Für kooperative Vorhaben gibt es ebenfalls eine Vielzahl von Instrumenten. Hier ist es besonders wichtig, den Projektfortschritt zu visualisieren und Zeitpunkte für Zuarbeiten für alle zuverlässig festzuhalten. Zur (selbstregulierten) Steuerung von Mitarbeitern, Gruppen und Aufgaben gibt es mittlerweile viele bewährte Tools, wie zum Beispiel Trello oder Slack.

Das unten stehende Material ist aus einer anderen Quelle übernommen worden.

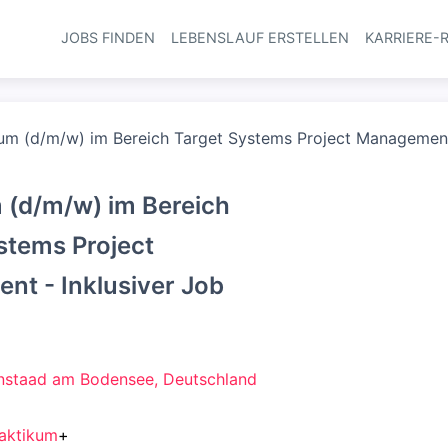
JOBS FINDEN
LEBENSLAUF ERSTELLEN
KARRIERE-
Haupt-Navi
um (d/m/w) im Bereich Target Systems Project Management 
 (d/m/w) im Bereich
stems Project
t - Inklusiver Job
staad am Bodensee, Deutschland
aktikum
+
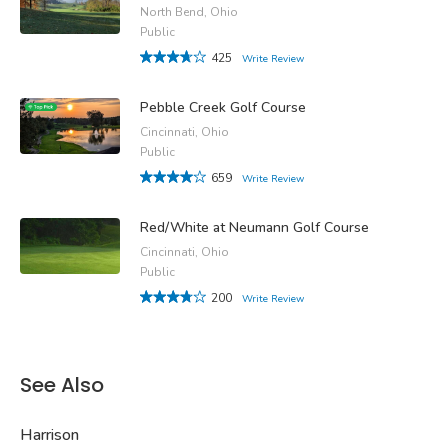
North Bend, Ohio
Public
425
Write Review
Pebble Creek Golf Course
Cincinnati, Ohio
Public
659
Write Review
Red/White at Neumann Golf Course
Cincinnati, Ohio
Public
200
Write Review
See Also
Harrison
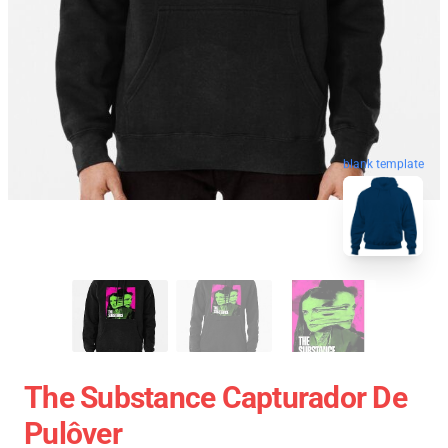
blank template
The Substance Capturador De
Pulôver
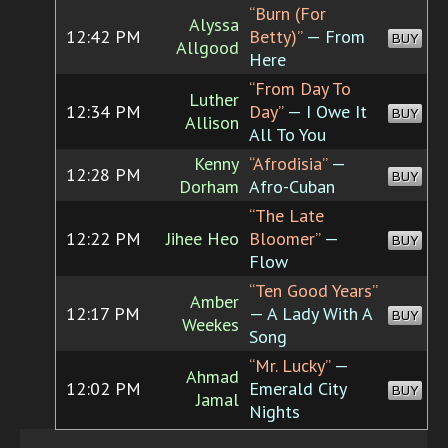
“Burn (For
Alyssa
12:42 PM
Betty)”
— From
BUY
Allgood
Here
“From Day To
Luther
12:34 PM
Day”
— I Owe It
BUY
Allison
All To You
Kenny
“Afrodisia”
—
12:28 PM
BUY
Dorham
Afro-Cuban
“The Late
12:22 PM
Jihee Heo
Bloomer”
—
BUY
Flow
“Ten Good Years”
Amber
12:17 PM
— A Lady With A
BUY
Weekes
Song
“Mr. Lucky”
—
Ahmad
12:02 PM
Emerald City
BUY
Jamal
Nights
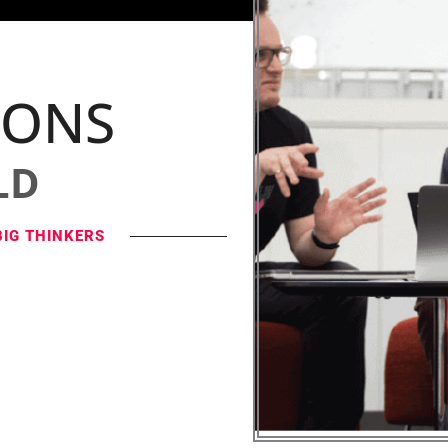
IONS
LD
BIG THINKERS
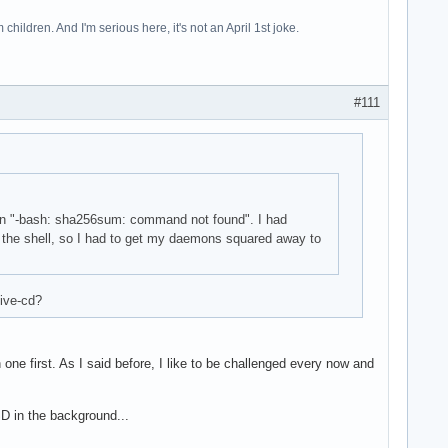
hildren. And I'm serious here, it's not an April 1st joke.
#111
eturn "-bash: sha256sum: command not found". I had
o the shell, so I had to get my daemons squared away to
live-cd?
one first. As I said before, I like to be challenged every now and
SD in the background...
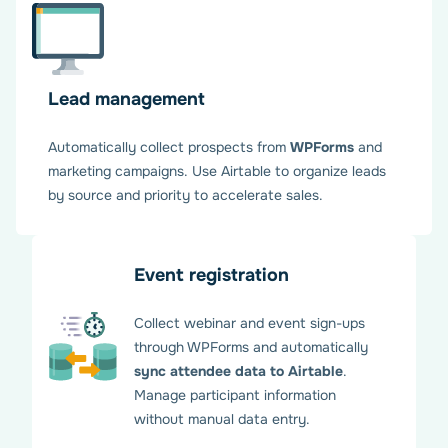
Lead management
Enjoy seamless WPForms –
Automatically collect prospects from
WPForms
and
Airtable workflow
marketing campaigns. Use Airtable to organize leads
by source and priority to accelerate sales.
Your WPForms Airtable integration is now active. Form
submissions sync automatically, freeing your team to
Event registration
focus on strategic business activities. And you can relax.
Everything is under control with our add-on.
Collect webinar and event sign-ups
through WPForms and automatically
sync attendee data to Airtable
.
Manage participant information
without manual data entry.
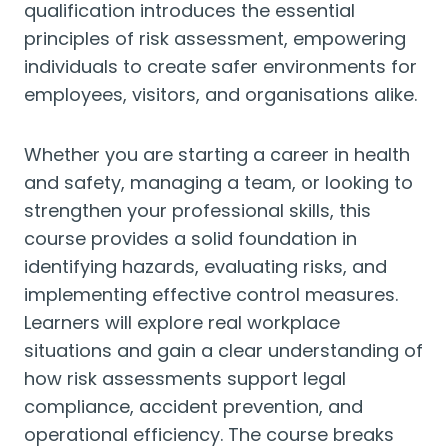
qualification introduces the essential
principles of risk assessment, empowering
individuals to create safer environments for
employees, visitors, and organisations alike.
Whether you are starting a career in health
and safety, managing a team, or looking to
strengthen your professional skills, this
course provides a solid foundation in
identifying hazards, evaluating risks, and
implementing effective control measures.
Learners will explore real workplace
situations and gain a clear understanding of
how risk assessments support legal
compliance, accident prevention, and
operational efficiency. The course breaks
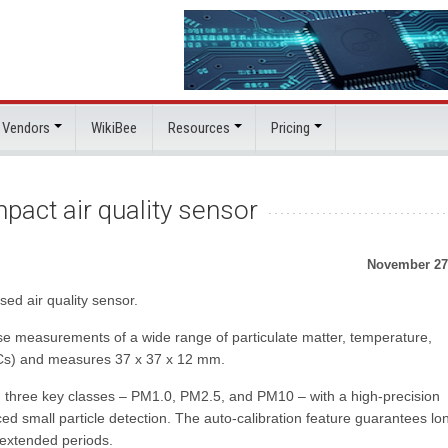
 Vendors
WikiBee
Resources
Pricing
pact air quality sensor
November 27
ed air quality sensor.
e measurements of a wide range of particulate matter, temperature,
OCs) and measures 37 x 37 x 12 mm.
in three key classes – PM1.0, PM2.5, and PM10 – with a high-precision
ed small particle detection. The auto-calibration feature guarantees lo
 extended periods.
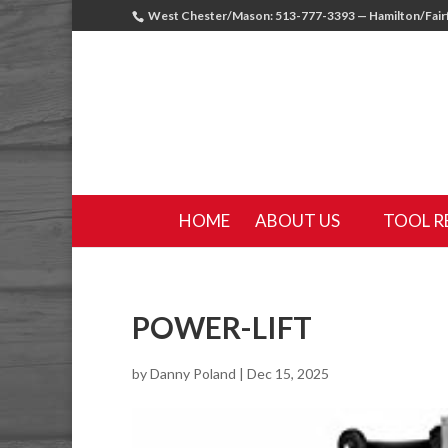
West Chester/Mason: 513-777-3393 — Hamilton/Fairf
HOME
ABOUT US
TOOL R
POWER-LIFT
by
Danny Poland
|
Dec 15, 2025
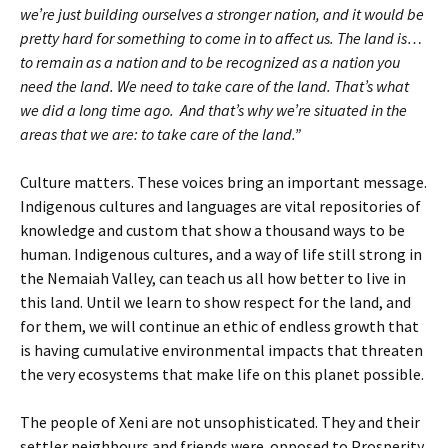
we’re just building ourselves a stronger nation, and it would be
pretty hard for something to come in to affect us. The land is…
to remain as a nation and to be recognized as a nation you
need the land. We need to take care of the land. That’s what
we did a long time ago. And that’s why we’re situated in the
areas that we are: to take care of the land.”
Culture matters. These voices bring an important message.
Indigenous cultures and languages are vital repositories of
knowledge and custom that show a thousand ways to be
human. Indigenous cultures, and a way of life still strong in
the Nemaiah Valley, can teach us all how better to live in
this land. Until we learn to show respect for the land, and
for them, we will continue an ethic of endless growth that
is having cumulative environmental impacts that threaten
the very ecosystems that make life on this planet possible.
The people of Xeni are not unsophisticated. They and their
settler neighbours and friends were opposed to Prosperity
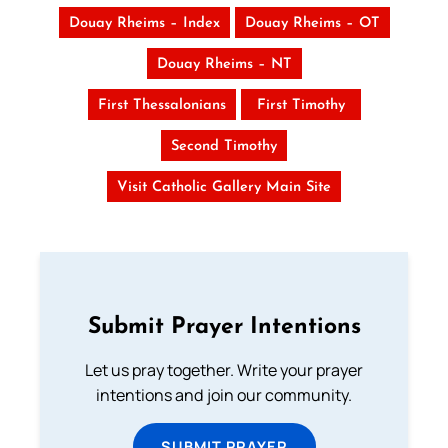
Douay Rheims – Index
Douay Rheims – OT
Douay Rheims – NT
First Thessalonians
First Timothy
Second Timothy
Visit Catholic Gallery Main Site
Submit Prayer Intentions
Let us pray together. Write your prayer
intentions and join our community.
SUBMIT PRAYER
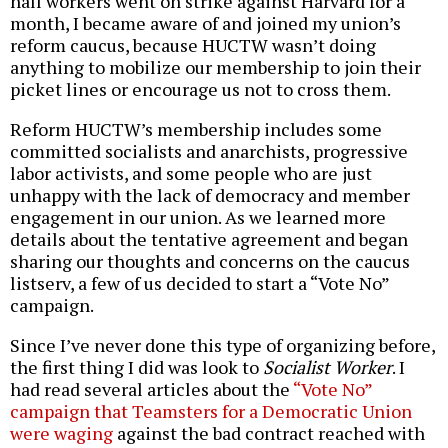
hall workers went on strike against Harvard for a
month, I became aware of and joined my union’s
reform caucus, because HUCTW wasn’t doing
anything to mobilize our membership to join their
picket lines or encourage us not to cross them.
Reform HUCTW’s membership includes some
committed socialists and anarchists, progressive
labor activists, and some people who are just
unhappy with the lack of democracy and member
engagement in our union. As we learned more
details about the tentative agreement and began
sharing our thoughts and concerns on the caucus
listserv, a few of us decided to start a “Vote No”
campaign.
Since I’ve never done this type of organizing before,
the first thing I did was look to
Socialist Worker
. I
had read several articles about the
“Vote No”
campaign that Teamsters for a Democratic Union
were waging
against the bad contract reached with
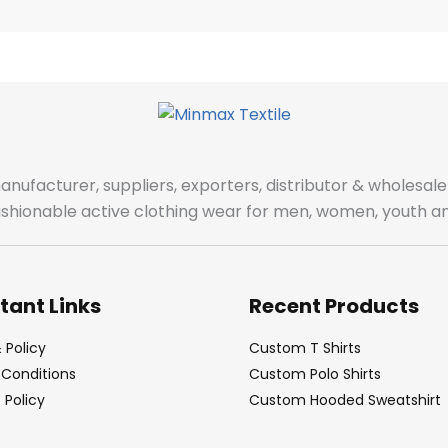
manufacturer, suppliers, exporters, distributor & wholes
fashionable active clothing wear for men, women, youth an
tant Links
Recent Products
 Policy
Custom T Shirts
Conditions
Custom Polo Shirts
Policy
Custom Hooded Sweatshirt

Für beide Zusammenarbeitsformen ist es außerdem wichtig, Instrumente für synchrone wie asynchrone Kommunikation zu finden. Vielfach ist Microsoft Teams inzwischen das Mittel der Wahl, wo man in Foren und Channels gemeinsam kommunizieren, Dateien teilen, Dokumente bearbeiten und auch spontan Videokonferenzen einberufen kann. Ein Blick auf die unzähligen Möglichkeiten lohnt sich und steht für erste Testphasen häufig auch kostenlos zur Verfügung, wobei jeweils zu klären ist, welche Tools alle behördlichen Vorgaben erfüllen. Vor der Entscheidung für ein Tool ist also – ganz im Sinne von Spezialistentum – eine Rückfrage bei der IT eine sinnvolle Sache.